Advanced API Performance: SetStablePowerState (original) (raw)
This post covers best practices for using SetStablePowerState on NVIDIA GPUs. To get a high and consistent frame rate in your applications, see all Advanced API Performance tips.
Most modern processors, including GPUs, change processor core and memory clock rates during application execution. These changes can vary performance, introducing errors in measurements and rendering comparisons between runs difficult.
Recommended
- Use the
nvidia-smi
utility to set the GPU core and memory clocks before attempting measurements. This command is installed by typical driver installations on Windows and Linux. Installation locations may vary by OS version but should be fairly stable.- Run commands on an administrator console on Windows, or prepend
sudo
to the following commands on Linux-like OSs. - To query supported clock rates
*nvidia-smi --query-supported-clocks=timestamp,gpu_name,gpu_uuid,memory,graphics --format=csv
- To set the core and memory clock rates, respectively:
*nvidia-smi --lock-gpu-clocks=<core_clock_rate>
*nvidia-smi --lock-memory-clocks=<memory_clock_rate>
- Perform performance capture or other work.
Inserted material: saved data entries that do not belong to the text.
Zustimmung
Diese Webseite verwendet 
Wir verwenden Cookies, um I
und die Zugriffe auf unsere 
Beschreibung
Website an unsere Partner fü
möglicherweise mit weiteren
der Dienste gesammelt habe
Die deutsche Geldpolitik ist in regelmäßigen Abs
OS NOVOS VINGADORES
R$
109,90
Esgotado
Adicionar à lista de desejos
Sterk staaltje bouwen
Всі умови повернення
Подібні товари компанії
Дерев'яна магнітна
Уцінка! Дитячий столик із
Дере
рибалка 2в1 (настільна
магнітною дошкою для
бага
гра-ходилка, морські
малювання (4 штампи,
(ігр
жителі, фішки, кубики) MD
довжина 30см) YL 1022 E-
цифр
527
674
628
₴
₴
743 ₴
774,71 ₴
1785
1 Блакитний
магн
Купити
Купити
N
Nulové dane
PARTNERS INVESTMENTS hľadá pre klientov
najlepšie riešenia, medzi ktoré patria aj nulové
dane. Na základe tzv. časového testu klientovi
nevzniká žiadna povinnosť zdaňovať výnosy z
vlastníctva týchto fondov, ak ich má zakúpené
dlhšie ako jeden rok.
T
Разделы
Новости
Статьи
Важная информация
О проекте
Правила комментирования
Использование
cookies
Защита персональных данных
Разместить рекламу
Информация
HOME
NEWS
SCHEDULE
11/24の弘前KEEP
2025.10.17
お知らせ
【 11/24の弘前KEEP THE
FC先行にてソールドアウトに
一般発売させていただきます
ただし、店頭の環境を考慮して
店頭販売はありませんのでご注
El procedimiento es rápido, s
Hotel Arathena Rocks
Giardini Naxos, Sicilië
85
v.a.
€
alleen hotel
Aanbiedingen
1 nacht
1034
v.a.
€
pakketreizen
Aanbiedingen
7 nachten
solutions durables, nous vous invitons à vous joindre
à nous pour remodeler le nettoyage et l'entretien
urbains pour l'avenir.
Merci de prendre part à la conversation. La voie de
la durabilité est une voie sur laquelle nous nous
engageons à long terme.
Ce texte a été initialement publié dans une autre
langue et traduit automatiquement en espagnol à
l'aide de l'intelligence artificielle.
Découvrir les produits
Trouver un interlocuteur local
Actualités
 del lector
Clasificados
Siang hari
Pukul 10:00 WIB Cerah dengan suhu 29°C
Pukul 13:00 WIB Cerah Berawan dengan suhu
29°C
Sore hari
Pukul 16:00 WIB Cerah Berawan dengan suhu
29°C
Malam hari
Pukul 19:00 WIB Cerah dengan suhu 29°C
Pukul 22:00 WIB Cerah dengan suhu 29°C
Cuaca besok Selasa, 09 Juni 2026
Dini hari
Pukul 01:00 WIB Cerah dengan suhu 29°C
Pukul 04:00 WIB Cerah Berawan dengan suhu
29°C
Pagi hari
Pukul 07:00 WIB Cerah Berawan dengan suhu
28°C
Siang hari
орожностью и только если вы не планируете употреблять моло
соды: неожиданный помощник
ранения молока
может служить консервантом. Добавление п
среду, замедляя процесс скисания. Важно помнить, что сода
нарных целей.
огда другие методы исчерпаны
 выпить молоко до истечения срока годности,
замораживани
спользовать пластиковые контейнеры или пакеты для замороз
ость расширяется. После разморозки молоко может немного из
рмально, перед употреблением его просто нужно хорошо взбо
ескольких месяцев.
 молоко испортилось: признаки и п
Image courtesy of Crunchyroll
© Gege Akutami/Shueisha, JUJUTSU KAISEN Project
- To reset the core and memory clock rates, respectively:
*nvidia-smi --reset-gpu-clocks
*nvidia-smi --reset-memory-clocks
- For general use during a project, it may be convenient to write a simple script to lock the clocks, launch your application, and after exit, reset the clocks.
- For command-line help, run
nvidia-smi --help
. There are shortened versions of the commands listed earlier for your convenience. - For more information, see NVIDIA System Management Interface.
- Run commands on an administrator console on Windows, or prepend
- Use the DX12 function
SetStablePowerState
to read the GPU’s predetermined stable power clock rate. The stable GPU clock rate may vary by board.- Modify a DX12 sample to invoke
SetStablePowerState
. - Execute
nvidia-smi -q -d CLOCK
, and record the Graphics clock frequency with theSetStablePowerState
sample running. Use this frequency with the--lock-gpu-clocks
option.
- Modify a DX12 sample to invoke
- Use Nsight Graphics’s GPU Trace activity with the option to lock core and memory clock rates during profiling (Figure 1).
Figure 1. Lock Clocks to Base checkbox
Not recommended
- Don’t rely solely on the
SetStablePowerState
function when profiling.SetStablePowerState
does not lock the memory clock, which makes the results less comparable than when the appropriate clocks are locked withnvidia-smi
.
Related resources
- DLI course: Speed Up DataFrame Operations With RAPIDS cuDF
- GTC session: Powering the AI Revolution – Innovating and Accelerating Critical Physical Infrastructure for AI Factories (Presented by Vertiv)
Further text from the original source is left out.